Chapter 21: Relevance Feedback in Multimedia Databases | Handbook of Video Databases: Design and Applications (Internet and Communications)

Michael Ortega-Binderberger
Department of Computer Science
University of Illinois at Urbana-Champaign
Urbana, IL, USA
<miki@acm.org>

Sharad Mehrotra
Information and Computer Science
University of California, Irvine
Irvine, CA, USA
<sharad@ics.uci.edu>

1. Introduction

The popularity of web search engines has familiarized countless users with the similarity search paradigm. In this paradigm a user provides an example or simple sketch of desired information to a system and receives a list of items that "best" match the information provided. These results are typically sorted by a system-generated estimate of how closely they match the sketch/requirement provided by users. Consider a typical web search engine. The users' sketch takes the form of keywords and the search engine finds the web pages that best match those keywords.

User expectations have grown to demand powerful and flexible search capabilities for multimedia data such as images and video in addition to the traditional unstructured web pages. Consider a user searching for pictures depicting a "sunset by the sea" in an image database. One possibility is to attach a text description to each image and use standard text search engine techniques to find the results. The problem with this approach is that "a picture is worth a thousand words": it is time consuming to describe each image in sufficient detail to be useful for searching. An alternate possibility is to make the content of the image itself searchable by abstracting some of its properties into a form that can be easily searched. Many image retrieval systems have adopted this approach [7][13][18][27] by using image-processing techniques to extract features that attempt to capture the user's perception of images. When searching, the results of a user's first search attempt rarely satisfy her information need [26]. This can be due to many reasons. Any search system must first abstract the content of the searchable documents, images or videos into a form that is both searchable and effectively captures some aspect of the user's perception. There may be a gap between these abstractions, also called features, and the way humans really perceive the content. A further problem is the difficulty a user faces in constructing an appropriate example or sketch to submit for search due to interface limitations imposed on her, unfamiliarity with the database content, etc.

To cope with these limitations, users initiate an information discovery cycle [29] whereby they repeatedly modify their original sketch or example in hopes of improving the results. Typically, the sketch changes minimally between search iterations. For example, a user searching for information on image retrieval systems would use the terms "image databases," "image retrieval," or "content-based retrieval" in a web search engine. As a result, there is ample potential for the system to observe the user behaviour and aid her in enhancing her search criteria.

Relevance Feedback is a technique to offload from the user to the search engine the task of discovering a better search query formulation. When users see results, they instantly recognize how relevant, that is, how good or bad, they match their information need.

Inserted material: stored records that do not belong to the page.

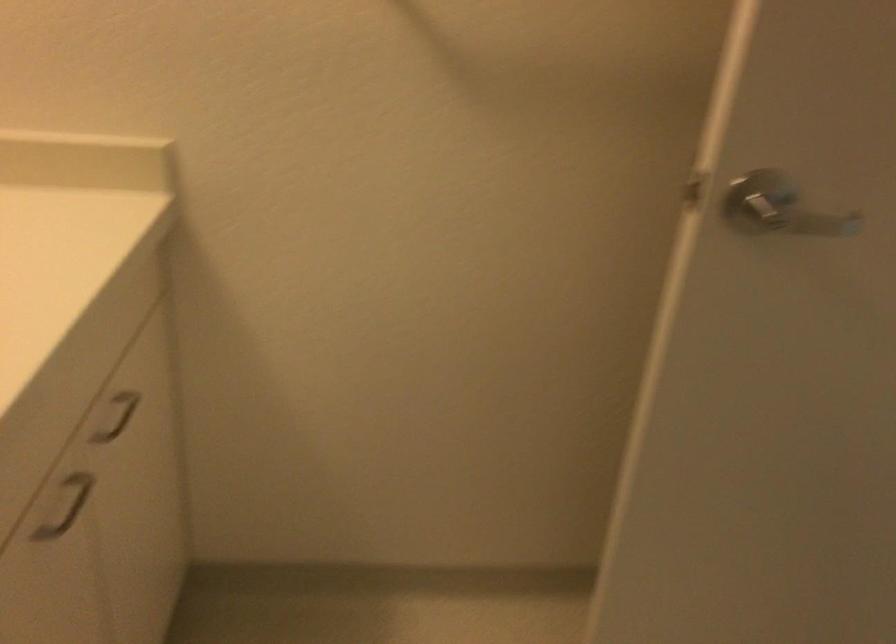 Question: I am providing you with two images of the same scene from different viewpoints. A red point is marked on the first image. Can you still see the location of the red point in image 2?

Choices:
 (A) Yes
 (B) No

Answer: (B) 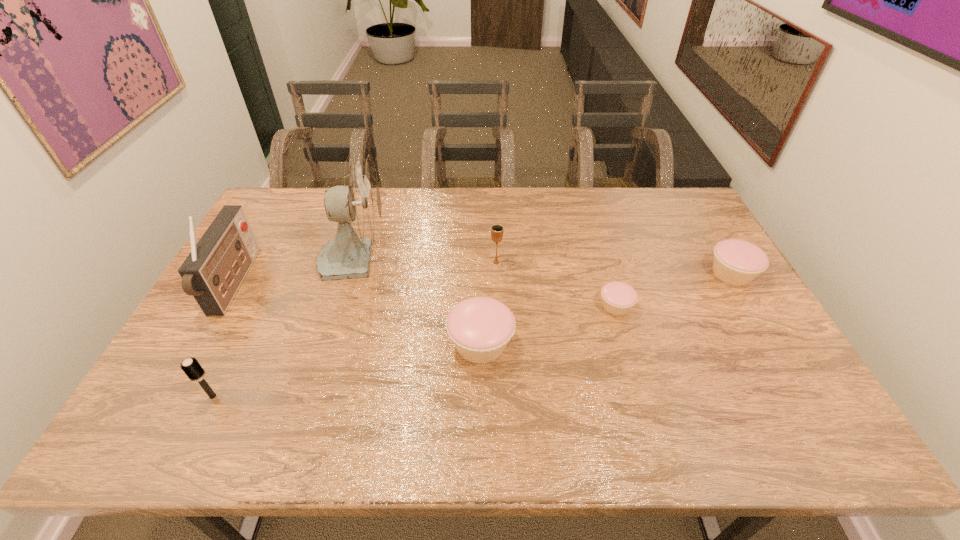 Considering the uniform spacing of cupcakes, where should an additional cupcake be positioned on the left? Please locate a free spot. Please provide its 2D coordinates. Your answer should be formatted as a tuple, i.e. [(x, y)], where the tuple contains the x and y coordinates of a point satisfying the conditions above.

[(322, 389)] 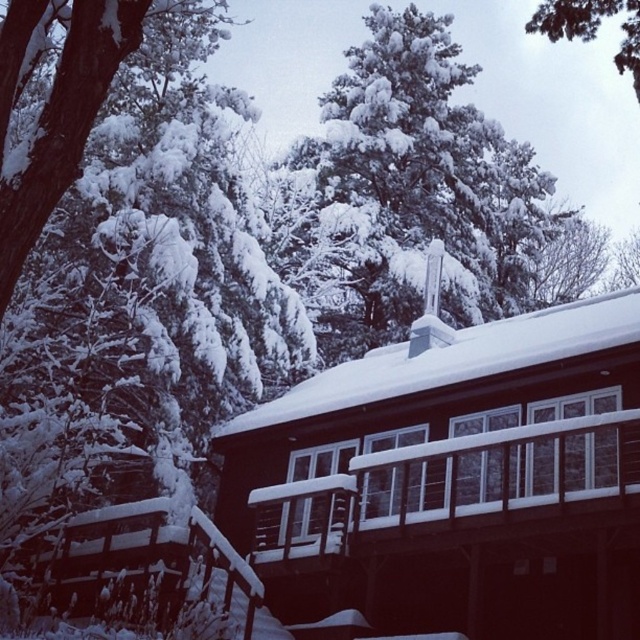 Between snow-covered cabin at center and snow-covered pine tree at upper center, which one is positioned higher?

snow-covered pine tree at upper center

Find the location of `snow-covered cabin at center`. snow-covered cabin at center is located at coordinates (451, 480). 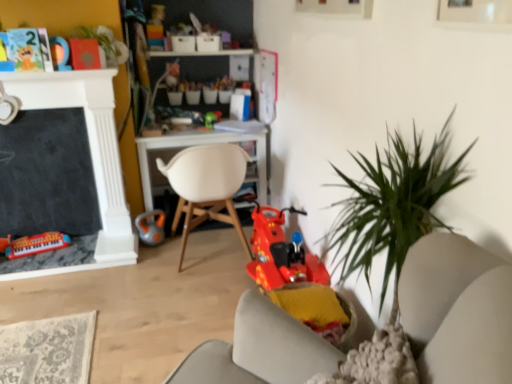 Question: Considering the relative sizes of green leafy plant at upper left and orange rubber kettlebell at center, the third toy positioned from the bottom, in the image provided, is green leafy plant at upper left smaller than orange rubber kettlebell at center, the third toy positioned from the bottom,?

Choices:
 (A) yes
 (B) no

Answer: (B)

Question: Considering the relative sizes of green leafy plant at upper left and orange rubber kettlebell at center, the 3th toy viewed from the top, in the image provided, is green leafy plant at upper left wider than orange rubber kettlebell at center, the 3th toy viewed from the top,?

Choices:
 (A) no
 (B) yes

Answer: (B)

Question: Is orange rubber kettlebell at center, acting as the 3th toy starting from the right, completely or partially inside green leafy plant at upper left?

Choices:
 (A) no
 (B) yes

Answer: (A)

Question: Does green leafy plant at upper left have a greater height compared to orange rubber kettlebell at center, the third toy positioned from the bottom?

Choices:
 (A) no
 (B) yes

Answer: (A)

Question: Is green leafy plant at upper left facing towards orange rubber kettlebell at center, the third toy positioned from the bottom?

Choices:
 (A) yes
 (B) no

Answer: (B)

Question: From the image's perspective, is green leafy plant at upper left located beneath orange rubber kettlebell at center, placed as the third toy when sorted from left to right?

Choices:
 (A) yes
 (B) no

Answer: (B)

Question: From a real-world perspective, is orange rubber kettlebell at center, the 3th toy viewed from the top, physically above matte plastic toy at upper left, which ranks as the 1th toy in top-to-bottom order?

Choices:
 (A) no
 (B) yes

Answer: (A)

Question: Does orange rubber kettlebell at center, placed as the third toy when sorted from left to right, turn towards matte plastic toy at upper left, which is the fourth toy in right-to-left order?

Choices:
 (A) no
 (B) yes

Answer: (A)

Question: From the image's perspective, is orange rubber kettlebell at center, acting as the 3th toy starting from the right, over matte plastic toy at upper left, which ranks as the 1th toy in top-to-bottom order?

Choices:
 (A) no
 (B) yes

Answer: (A)

Question: From a real-world perspective, is orange rubber kettlebell at center, acting as the 3th toy starting from the right, beneath matte plastic toy at upper left, positioned as the 5th toy in bottom-to-top order?

Choices:
 (A) yes
 (B) no

Answer: (A)

Question: Considering the relative sizes of orange rubber kettlebell at center, the 3th toy viewed from the top, and matte plastic toy at upper left, which is the fourth toy in right-to-left order, in the image provided, is orange rubber kettlebell at center, the 3th toy viewed from the top, smaller than matte plastic toy at upper left, which is the fourth toy in right-to-left order,?

Choices:
 (A) no
 (B) yes

Answer: (A)

Question: Considering the relative positions of orange rubber kettlebell at center, placed as the third toy when sorted from left to right, and matte plastic toy at upper left, which is the fourth toy in right-to-left order, in the image provided, is orange rubber kettlebell at center, placed as the third toy when sorted from left to right, behind matte plastic toy at upper left, which is the fourth toy in right-to-left order,?

Choices:
 (A) yes
 (B) no

Answer: (A)

Question: Is orange rubber kettlebell at center, acting as the 3th toy starting from the right, facing towards matte plastic keyboard at lower left, the fifth toy positioned from the top?

Choices:
 (A) yes
 (B) no

Answer: (B) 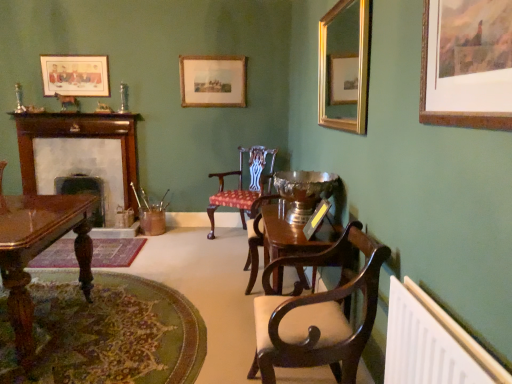 Question: Looking at their shapes, would you say white plastic radiator at lower right is wider or thinner than mahogany wood chair with upholstered seat at center, which ranks as the second chair in front-to-back order?

Choices:
 (A) thin
 (B) wide

Answer: (A)

Question: Based on their sizes in the image, would you say white plastic radiator at lower right is bigger or smaller than mahogany wood chair with upholstered seat at center, which ranks as the second chair in front-to-back order?

Choices:
 (A) big
 (B) small

Answer: (B)

Question: Based on their relative distances, which object is farther from the mahogany wood chair with upholstered seat at center, which appears as the 1th chair when viewed from the back?

Choices:
 (A) wooden picture frame at upper center, which is the 2th picture frame from left to right
 (B) white plastic radiator at lower right
 (C) wooden fireplace at left, acting as the 1th fireplace starting from the right
 (D) gold-framed mirror at upper right, arranged as the second picture frame when viewed from the right
 (E) dark wood fireplace at left, the second fireplace from the right

Answer: (B)

Question: Based on their relative distances, which object is farther from the mahogany wood chair at center, the first chair positioned from the front?

Choices:
 (A) white plastic radiator at lower right
 (B) gold-framed mirror at upper right, the 2th picture frame from the front
 (C) mahogany wood chair with upholstered seat at center, which ranks as the second chair in front-to-back order
 (D) gold-framed painting at upper right, marked as the 4th picture frame in a back-to-front arrangement
 (E) polished wood armchair at center

Answer: (C) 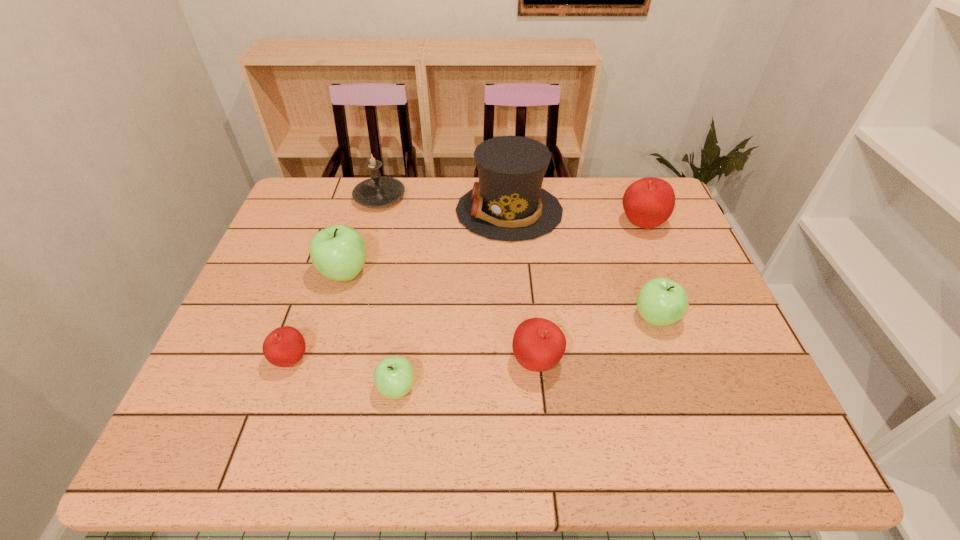 Where is `dress hat`? dress hat is located at coordinates (507, 203).

Locate an element on the screen. candle is located at coordinates (377, 191).

Where is `the rightmost red apple`? the rightmost red apple is located at coordinates (648, 202).

Where is `the biggest red apple`? the biggest red apple is located at coordinates pos(648,202).

Locate an element on the screen. This screenshot has height=540, width=960. the leftmost green apple is located at coordinates (339, 252).

In order to click on the farthest green apple in this screenshot , I will do `click(339, 252)`.

Image resolution: width=960 pixels, height=540 pixels. Identify the location of the second red apple from left to right. (x=538, y=344).

Identify the location of the second smallest red apple. The image size is (960, 540). (538, 344).

Where is `the second biggest green apple`? This screenshot has height=540, width=960. the second biggest green apple is located at coordinates (661, 301).

Where is `the third farthest apple`? The height and width of the screenshot is (540, 960). the third farthest apple is located at coordinates (661, 301). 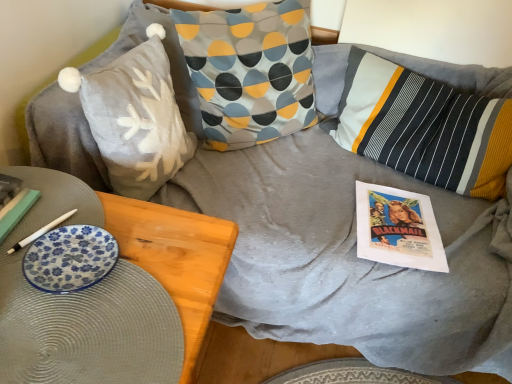 Question: Is matte paper comic book at center right taller than striped cotton pillow at center, marked as the 1th pillow in a right-to-left arrangement?

Choices:
 (A) yes
 (B) no

Answer: (B)

Question: From the image's perspective, is matte paper comic book at center right on striped cotton pillow at center, marked as the 1th pillow in a right-to-left arrangement?

Choices:
 (A) yes
 (B) no

Answer: (B)

Question: Does matte paper comic book at center right come in front of striped cotton pillow at center, the third pillow viewed from the left?

Choices:
 (A) no
 (B) yes

Answer: (A)

Question: Is matte paper comic book at center right not within striped cotton pillow at center, the third pillow viewed from the left?

Choices:
 (A) yes
 (B) no

Answer: (A)

Question: Considering the relative sizes of matte paper comic book at center right and striped cotton pillow at center, the third pillow viewed from the left, in the image provided, is matte paper comic book at center right smaller than striped cotton pillow at center, the third pillow viewed from the left,?

Choices:
 (A) no
 (B) yes

Answer: (B)

Question: From a real-world perspective, is matte paper comic book at center right positioned over striped cotton pillow at center, marked as the 1th pillow in a right-to-left arrangement, based on gravity?

Choices:
 (A) yes
 (B) no

Answer: (B)

Question: Does fuzzy gray pillow with white snowflake at upper left, placed as the first pillow when sorted from left to right, come in front of blue floral plate at lower left?

Choices:
 (A) no
 (B) yes

Answer: (A)

Question: From the image's perspective, would you say fuzzy gray pillow with white snowflake at upper left, placed as the first pillow when sorted from left to right, is shown under blue floral plate at lower left?

Choices:
 (A) yes
 (B) no

Answer: (B)

Question: Is fuzzy gray pillow with white snowflake at upper left, placed as the first pillow when sorted from left to right, completely or partially outside of blue floral plate at lower left?

Choices:
 (A) yes
 (B) no

Answer: (A)

Question: From a real-world perspective, does fuzzy gray pillow with white snowflake at upper left, acting as the 3th pillow starting from the right, sit lower than blue floral plate at lower left?

Choices:
 (A) yes
 (B) no

Answer: (A)

Question: Is fuzzy gray pillow with white snowflake at upper left, acting as the 3th pillow starting from the right, turned away from blue floral plate at lower left?

Choices:
 (A) yes
 (B) no

Answer: (B)

Question: Can you confirm if fuzzy gray pillow with white snowflake at upper left, acting as the 3th pillow starting from the right, is shorter than blue floral plate at lower left?

Choices:
 (A) yes
 (B) no

Answer: (B)

Question: Is blue floral plate at lower left outside striped cotton pillow at center, the third pillow viewed from the left?

Choices:
 (A) yes
 (B) no

Answer: (A) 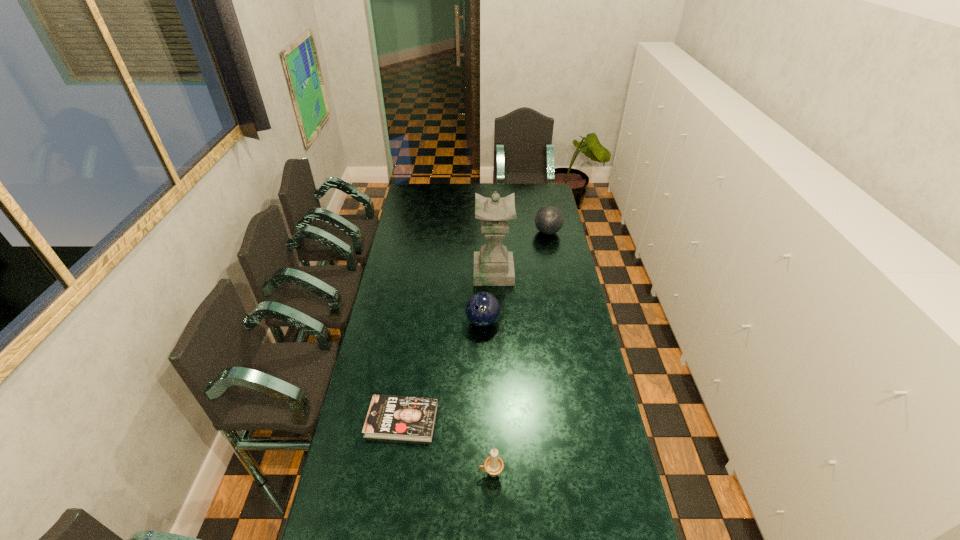 Locate an element on the screen. free space located 0.220m at the front opening of the second farthest object is located at coordinates (429, 272).

You are a GUI agent. You are given a task and a screenshot of the screen. Output one action in this format:
    pyautogui.click(x=<x>, y=<y>)
    Task: Click on the free region located at the front opening of the second farthest object
    Image resolution: width=960 pixels, height=540 pixels.
    Given the screenshot: What is the action you would take?
    (x=403, y=272)

This screenshot has width=960, height=540. I want to click on vacant space positioned 0.270m on the grip area of the farthest object, so click(485, 232).

You are a GUI agent. You are given a task and a screenshot of the screen. Output one action in this format:
    pyautogui.click(x=<x>, y=<y>)
    Task: Click on the vacant space located on the grip area of the farthest object
    The height and width of the screenshot is (540, 960).
    Given the screenshot: What is the action you would take?
    pyautogui.click(x=503, y=232)

This screenshot has height=540, width=960. Find the location of `free space located on the grip area of the farthest object`. free space located on the grip area of the farthest object is located at coordinates (512, 232).

Locate an element on the screen. This screenshot has height=540, width=960. free space located on the surface of the third farthest object near the finger holes is located at coordinates click(483, 369).

I want to click on blank space located 0.070m on the handle side of the candle_holder, so click(x=457, y=474).

At what (x,y) coordinates should I click in order to perform the action: click on vacant area situated on the handle side of the candle_holder. Please return your answer as a coordinate pair (x, y). The width and height of the screenshot is (960, 540). Looking at the image, I should click on (414, 474).

The height and width of the screenshot is (540, 960). Find the location of `free spot located on the handle side of the candle_holder`. free spot located on the handle side of the candle_holder is located at coordinates (429, 474).

Find the location of a particular element. vacant space situated on the left of the leftmost object is located at coordinates (353, 420). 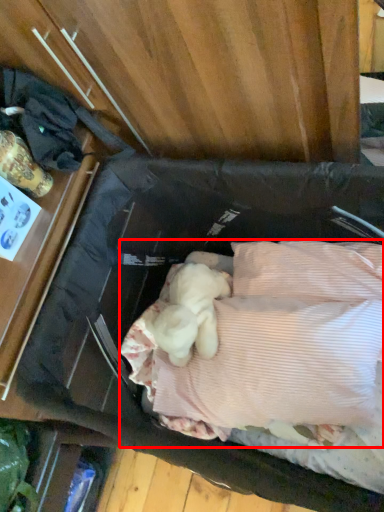 Question: Where is wide (annotated by the red box) located in relation to clothing in the image?

Choices:
 (A) right
 (B) left

Answer: (A) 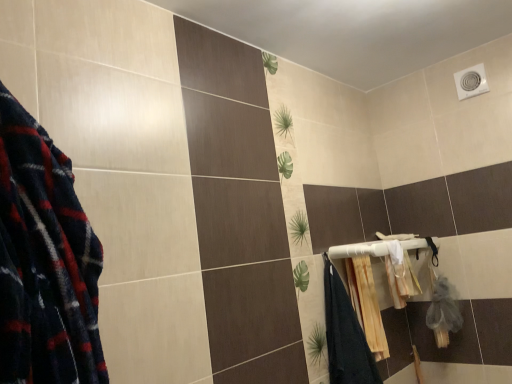 Question: Is white plastic towel bar at upper right wider or thinner than white fabric bath towel at lower right, placed as the 2th bath towel when sorted from left to right?

Choices:
 (A) wide
 (B) thin

Answer: (A)

Question: Considering the positions of white plastic towel bar at upper right and white fabric bath towel at lower right, placed as the 2th bath towel when sorted from left to right, in the image, is white plastic towel bar at upper right bigger or smaller than white fabric bath towel at lower right, placed as the 2th bath towel when sorted from left to right,?

Choices:
 (A) small
 (B) big

Answer: (B)

Question: Considering the real-world distances, which object is closest to the white fabric bath towel at lower right, which is counted as the 1th bath towel, starting from the right?

Choices:
 (A) beige textured towel at lower right, acting as the first bath towel starting from the left
 (B) white plastic towel bar at upper right

Answer: (B)

Question: Estimate the real-world distances between objects in this image. Which object is closer to the white fabric bath towel at lower right, placed as the 2th bath towel when sorted from left to right?

Choices:
 (A) beige textured towel at lower right, acting as the first bath towel starting from the left
 (B) white plastic towel bar at upper right

Answer: (B)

Relevance Feedback refers to the ability of users to communicate, or feed back, to the search engine this notion of relevance to their information need. The search engine then uses this relevance information to construct a better sketch and uses it to retrieve improved results to the user. Relevance Feedback is of special interest for multimedia search as compared to textual search. The features derived from multimedia objects are typically more obscure than the sets of keywords used for textual searches. As a result of this feature complexity, there is no counterpart in multimedia retrieval to the ease with which users can manually modify their query formulation in a text search engine, making relevance feedback much more important.

In this chapter, we discuss several relevance feedback techniques that have been successfully applied to multimedia search. Section 2 presents some background on multimedia retrieval. Section 3 discusses the basic relevance feedback concepts we will use during the remainder of the chapter. Section 4 discusses retrieval with only one feature while section 5 discusses retrieval with multiple features. Section 6 describes techniques to reduce the number of relevance feedback iterations to quickly find the optimal results. Section 7 discusses how to evaluate the performance of relevance feedback. Finally, section 8 presents some conclusions and current trends in relevance feedback.